Well within its history as a political entity, which initiated in 1853, San Bernardino County was host to grizzly bears. The large and fierce creatures are no longer a local phenomenon, with the last in this neck of the woods having been killed in the late 1880s or early 1890s. Nevertheless, biologists maintain that the California Grizzly, once scientifically referred to as Ursus horribilis, at one time had a population within the entire state that ranged to as high as 10,000. A fair number of those resided in the San Bernardino and San Gabriel Mountains, and were present as well in the lowlands, though likely in lesser numbers.
That they proliferated in the San Bernardino Mountains is attested to by the names given to Bear Valley and Big Bear Lake by Benjamin D. Wilson in 1845, when, during an expedition into that marshy area at an approximate elevation of 6,700 feet, he encountered several of the creatures, and the men with his party bagged 11 of them, retaining the pelts.

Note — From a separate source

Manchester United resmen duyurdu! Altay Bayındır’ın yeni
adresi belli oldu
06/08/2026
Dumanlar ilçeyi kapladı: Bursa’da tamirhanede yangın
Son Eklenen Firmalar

In Southern California, grizzlies lived along the coast, near rivers, and in chaparral. Biologists say they would avoid entirely, or at least were far less fond of, the deserts and the coniferous forests associated with black bears today.
Opportunistic feeders, the grizzlies would eat whatever was available, including berries and roots, ground squirrels and fish. They were adept at digging in search of gophers, weasels, and other subterranean rodents. They did not seek out large prey, but would, if the circumstance presented them with the occasion, chase mountain lions and other smaller predators away from their kills.

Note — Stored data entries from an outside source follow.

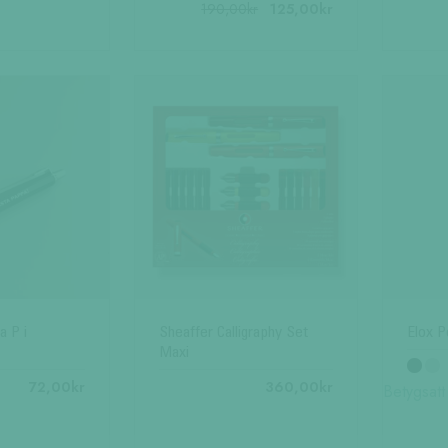
till
Den
Det
Det
Den
190,00
kr
125,00
kr
300,00kr
ursprungliga
nuvarande
här
här
priset
priset
produkten
produkte
var:
är:
har
har
190,00kr.
125,00kr.
flera
flera
varianter.
varianter.
De
De
olika
olika
alternativen
alternativ
kan
kan
väljas
väljas
på
på
produktsidan
produktsi
a P i
Sheaffer Calligraphy Set
Elox P
Maxi
72,00
kr
360,00
kr
Betygsat
Den
här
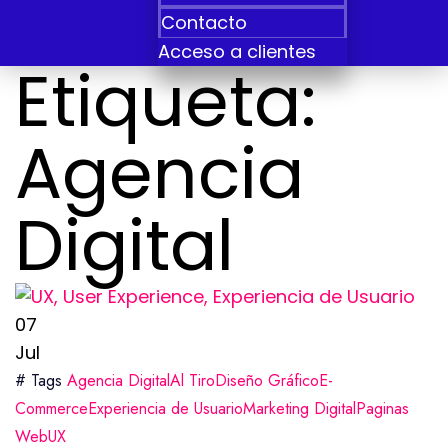
Contacto
Acceso a clientes
Etiqueta:
Agencia
Digital
07
Jul
# Tags
Agencia Digital
Al Tiro
Diseño Gráfico
E-
Commerce
Experiencia de Usuario
Marketing Digital
Paginas
Web
UX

Grizzlies were essentially indigenous to Southern California, having come into the area around 12,000 years ago along with a host of large mammals from north of the continent’s ice sheet such as bison, elk, moose, wolf, and humans.
For millennia, grizzlies coexisted with native Californians. The Indians were wary of the animals, which grew aggressive when startled or provoked, and proved dangerous because of their ferocity and willingness to kill humans to protect their territory and young. There is evidence that local Indians used brushfires to clear the landscape of places where bears could hide. Native Californians, however, did not engage in wholesale slaughter of the powerful animals, which could stand as tall as 9 feet and weigh from 400 to 750 pounds. Local bear populations remained stable for centuries.

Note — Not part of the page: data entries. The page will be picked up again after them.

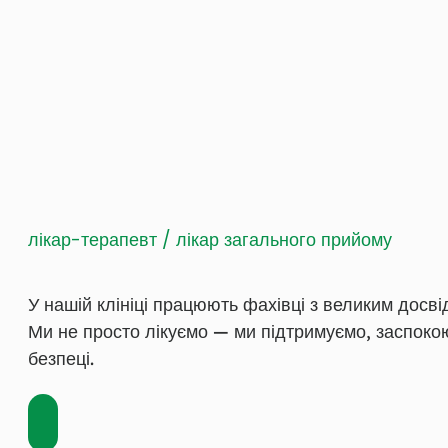
лікар-терапевт / лікар загального прийому
У нашій клініці працюють фахівці з великим досві
Ми не просто лікуємо — ми підтримуємо, заспоко
безпеці.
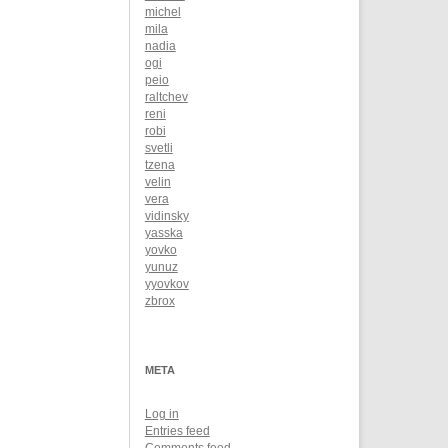
michel
mila
nadia
ogi
peio
raltchev
reni
robi
svetli
tzena
velin
vera
vidinsky
yasska
yovko
yunuz
yyovkov
zbrox
META
Log in
Entries feed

The eighteenth-century arrival of Europeans upset that equilibrium. Grazing cattle and sheep destroyed the region’s native prairies and thus many of the bear’s natural food sources, but they also represented easily obtainable meat. Grizzly populations for a time boomed where livestock ranged. Ultimately, however, the newcomers brought doom for the grizzly as they expanded into areas in proximity to the bears. Ranchers, miners, and farmers all saw the bear as a menace, particularly when venturing into previously unsettled areas. Grizzlies do not usually antagonize humans but will more than stand their ground.
While unarmed humans could find themselves at the mercy of a grizzly bear, the predominant hostility in the long haul went the other way. Beginning with the Spanish settlers in California, the bears were hunted for sport or were captured and then put in rings with their hind legs staked to the ground, so that bulls could be sent charging in at them. A typical bear would vanquish a half dozen bulls before succumbing to a repetition of gore wounds. Eventually the object of most human-bear encounters became extermination.
In 1859 while in Los Angeles, William Holcomb and a companion, Jack Martin, heard of the Bear Valley diggings in the San Bernardino Mountains. They set out to make a try at working claims there. Forcing their horses through deep snow to get to the diggings, they reached Bear Valley, which had been dubbed “Starvation Flatts” by its discouraged group of miners, who were finding little. Like the others, Holcomb suffered from the lack of supplies and minimal gold finds in the rural mountain community. Called “the best sharpshooter west of the Mississippi,” Holcomb was asked by the miners to shoot some of the grizzly bears living in the area for their meat. Holcomb was able to bring back dead bears to feed the starving miners. He was nicknamed “Grizzly Bill” because he was known to have killed many bears. Over the next 30 years, he was said to have finished off all the bears in Bear Valley.
Ludwig Salvator, an Austrian prince who traveled through Southern California in 1876, was highly impressed by the region’s native flora and fauna. He wrote of the grizzly: “In the habit of roving at night, [the grizzly] goes out after swine as well as many kinds of roots, fruits, and vegetables. Owing to the zealousness of hunters who wage constant warfare on this troublesome neighbor, he is daily growing rarer.”
Their numbers being decimated, whatever bears who had become acclimated to the flat lowlands retreated to the chaparral-covered hillsides. By the 1890s they were unheard of in the flatlands and extremely rare in the most inaccessible of places. A large male bear, later named Monarch, was captured in Los Angeles County in 1889, and the last known specimen in the San Gabriel Mountains was shot on May 16, 1894. In 1908, the last wild grizzly bear in Southern California was killed by a retired game warden in Trabuco Canyon in Orange County.
A quarter of a century later, the state Fish and Game service introduced the Yosemite black bears to Southern California in 1933.